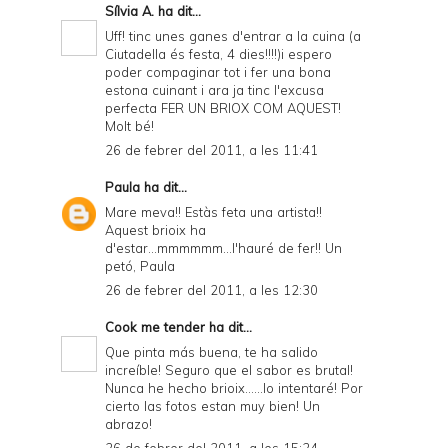
Sílvia A.
ha dit...
Uff! tinc unes ganes d'entrar a la cuina (a
Ciutadella és festa, 4 dies!!!!)i espero
poder compaginar tot i fer una bona
estona cuinant i ara ja tinc l'excusa
perfecta FER UN BRIOX COM AQUEST!
Molt bé!
26 de febrer del 2011, a les 11:41
Paula
ha dit...
Mare meva!! Estàs feta una artista!!
Aquest brioix ha
d'estar...mmmmmm...l'hauré de fer!! Un
petó, Paula
26 de febrer del 2011, a les 12:30
Cook me tender
ha dit...
Que pinta más buena, te ha salido
increíble! Seguro que el sabor es brutal!
Nunca he hecho brioix......lo intentaré! Por
cierto las fotos estan muy bien! Un
abrazo!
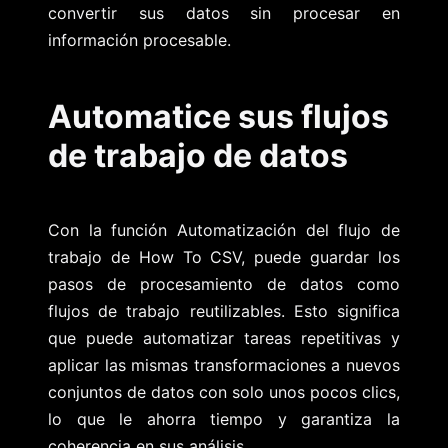
convertir sus datos sin procesar en
información procesable.
Automatice sus flujos
de trabajo de datos
Con la función Automatización del flujo de
trabajo de How To CSV, puede guardar los
pasos de procesamiento de datos como
flujos de trabajo reutilizables. Esto significa
que puede automatizar tareas repetitivas y
aplicar las mismas transformaciones a nuevos
conjuntos de datos con solo unos pocos clics,
lo que le ahorra tiempo y garantiza la
coherencia en sus análisis.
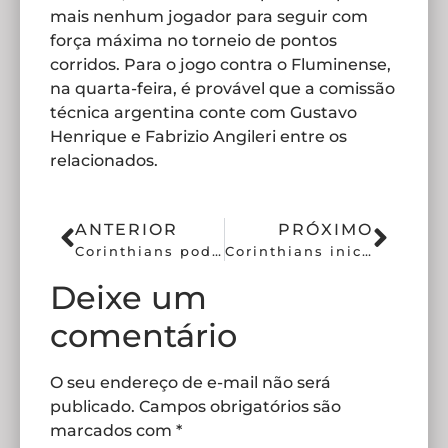
mais nenhum jogador para seguir com
força máxima no torneio de pontos
corridos. Para o jogo contra o Fluminense,
na quarta-feira, é provável que a comissão
técnica argentina conte com Gustavo
Henrique e Fabrizio Angileri entre os
relacionados.
ANTERIOR
PRÓXIMO
Corinthians pode ter dois retornos diante do Fluminense
Corinthians inicia preparação para próximas rodadas do Brasileirão
Deixe um
comentário
O seu endereço de e-mail não será
publicado.
Campos obrigatórios são
marcados com
*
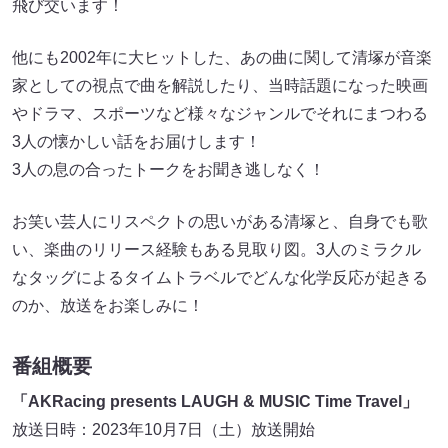
飛び交います！
他にも2002年に大ヒットした、あの曲に関して清塚が音楽
家としての視点で曲を解説したり、当時話題になった映画
やドラマ、スポーツなど様々なジャンルでそれにまつわる
3人の懐かしい話をお届けします！
3人の息の合ったトークをお聞き逃しなく！
お笑い芸人にリスペクトの思いがある清塚と、自身でも歌
い、楽曲のリリース経験もある見取り図。3人のミラクル
なタッグによるタイムトラベルでどんな化学反応が起きる
のか、放送をお楽しみに！
番組概要
「AKRacing presents LAUGH & MUSIC Time Travel」
放送日時：2023年10月7日（土）放送開始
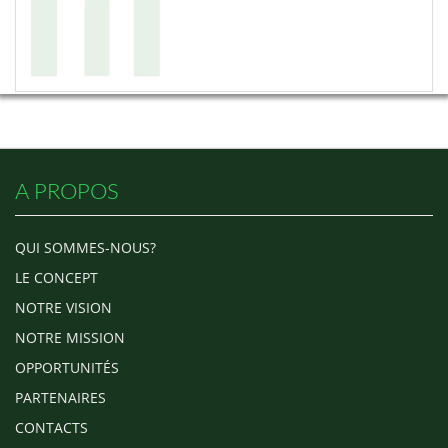
A PROPOS
QUI SOMMES-NOUS?
LE CONCEPT
NOTRE VISION
NOTRE MISSION
OPPORTUNITÉS
PARTENAIRES
CONTACTS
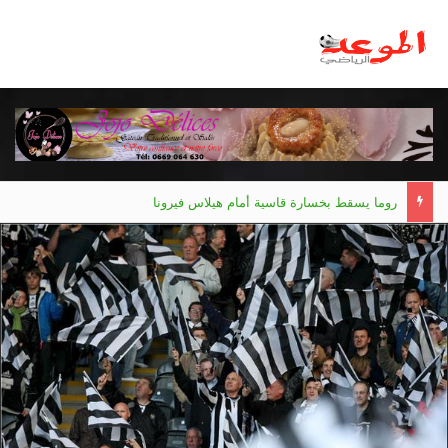
روما يسقط بخسارة قاسية أمام هيلاس فيرونا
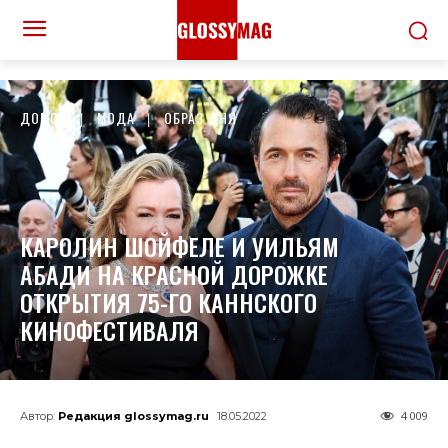
ДОМОЙ
МОДА
ОБРАЗ ДНЯ
КАРОЛИН ШОЙФЕЛЕ И УИЛЬЯМ
АБАДИ НА КРАСНОЙ ДОРОЖКЕ
ОТКРЫТИЯ 75-ГО КАННСКОГО
КИНОФЕСТИВАЛЯ
4 009
Автор:
Редакция glossymag.ru
18.05.2022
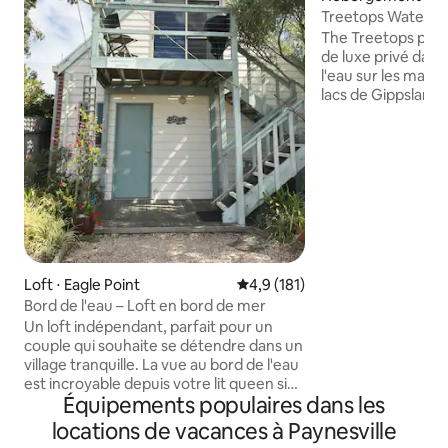
Treetops Waterfron
Jetty Berth
The Treetops pro
de luxe privé dans
l'eau sur les magn
lacs de Gippsland
bateau disponible 
ski/runabout sur u
Préparez un repas
plein air et dégust
pendant que vous 
l'incroyable couche
votre balcon privé. Ce logement e
réservé à l'usage 
inférieur. **REMARQUE** Si vous êtes à 4
voyageurs ou plus
Loft ⋅ Eagle Point
Évaluation moyenne sur la base
4,9 (181)
besoin de 2 chambr
Bord de l'eau – Loft en bord de mer
canapé-lit, veuill
Un loft indépendant, parfait pour un
autre annonce Tre
couple qui souhaite se détendre dans un
village tranquille. La vue au bord de l'eau
est incroyable depuis votre lit queen size
Équipements populaires dans les
très confortable. Le Beachside Loft est
entièrement alimenté à l'énergie
locations de vacances à Paynesville
solaire ! REMARQUE : la salle de bain est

::::

EXERCISE: Output every entry verbatim but skip the pictures.

TASK OUTPUT:
Sílvia A.
ha dit...
Uff! tinc unes ganes d'entrar a la cuina (a
Ciutadella és festa, 4 dies!!!!)i espero
poder compaginar tot i fer una bona
estona cuinant i ara ja tinc l'excusa
perfecta FER UN BRIOX COM AQUEST!
Molt bé!
26 de febrer del 2011, a les 11:41
Paula
ha dit...
Mare meva!! Estàs feta una artista!!
Aquest brioix ha
d'estar...mmmmmm...l'hauré de fer!! Un
petó, Paula
26 de febrer del 2011, a les 12:30
Cook me tender
ha dit...
Que pinta más buena, te ha salido
increíble! Seguro que el sabor es brutal!
Nunca he hecho brioix......lo intentaré! Por
cierto las fotos estan muy bien! Un
abrazo!
convertir sus datos sin procesar en
información procesable.
Automatice sus flujos
de trabajo de datos
Con la función Automatización del flujo de
trabajo de How To CSV, puede guardar los
pasos de procesamiento de datos como
flujos de trabajo reutilizables. Esto significa
que puede automatizar tareas repetitivas y
aplicar las mismas transformaciones a nuevos
conjuntos de datos con solo unos pocos clics,
lo que le ahorra tiempo y garantiza la
coherencia en sus análisis.
mais nenhum jogador para seguir com
força máxima no torneio de pontos
corridos. Para o jogo contra o Fluminense,
na quarta-feira, é provável que a comissão
técnica argentina conte com Gustavo
Henrique e Fabrizio Angileri entre os
relacionados.
ANTERIOR
PRÓXIMO
Corinthians pode ter dois retornos diante do Fluminense
Corinthians inicia preparação para próximas rodadas do Brasileirão
Deixe um
comentário
O seu endereço de e-mail não será
publicado.
Campos obrigatórios são
marcados com
*
飛び交います！
他にも2002年に大ヒットした、あの曲に関して清塚が音楽
家としての視点で曲を解説したり、当時話題になった映画
やドラマ、スポーツなど様々なジャンルでそれにまつわる
3人の懐かしい話をお届けします！
3人の息の合ったトークをお聞き逃しなく！
お笑い芸人にリスペクトの思いがある清塚と、自身でも歌
い、楽曲のリリース経験もある見取り図。3人のミラクル
なタッグによるタイムトラベルでどんな化学反応が起きる
のか、放送をお楽しみに！
番組概要
「AKRacing presents LAUGH & MUSIC Time Travel」
放送日時：2023年10月7日（土）放送開始
A PROPOS
QUI SOMMES-NOUS?
LE CONCEPT
NOTRE VISION
NOTRE MISSION
OPPORTUNITÉS
PARTENAIRES
CONTACTS
روما يسقط بخسارة قاسية أمام هيلاس فيرونا
ДОМОЙ
МОДА
ОБРАЗ ДНЯ
КАРОЛИН ШОЙФЕЛЕ И УИЛЬЯМ
АБАДИ НА КРАСНОЙ ДОРОЖКЕ
ОТКРЫТИЯ 75-ГО КАННСКОГО
КИНОФЕСТИВАЛЯ
4 009
Автор:
Редакция glossymag.ru
18.05.2022
Treetops Waterfron
Jetty Berth
The Treetops pro
de luxe privé dans
l'eau sur les magn
lacs de Gippsland
bateau disponible 
ski/runabout sur u
Préparez un repas
plein air et dégust
pendant que vous 
l'incroyable couche
votre balcon privé. Ce logement e
réservé à l'usage 
inférieur. **REMARQUE** Si vous êtes à 4
voyageurs ou plus
Loft ⋅ Eagle Point
Évaluation moyenne sur la base
4,9 (181)
besoin de 2 chambr
Bord de l'eau – Loft en bord de mer
canapé-lit, veuill
Un loft indépendant, parfait pour un
autre annonce Tre
couple qui souhaite se détendre dans un
village tranquille. La vue au bord de l'eau
est incroyable depuis votre lit queen size
Équipements populaires dans les
très confortable. Le Beachside Loft est
entièrement alimenté à l'énergie
locations de vacances à Paynesville
solaire ! REMARQUE : la salle de bain est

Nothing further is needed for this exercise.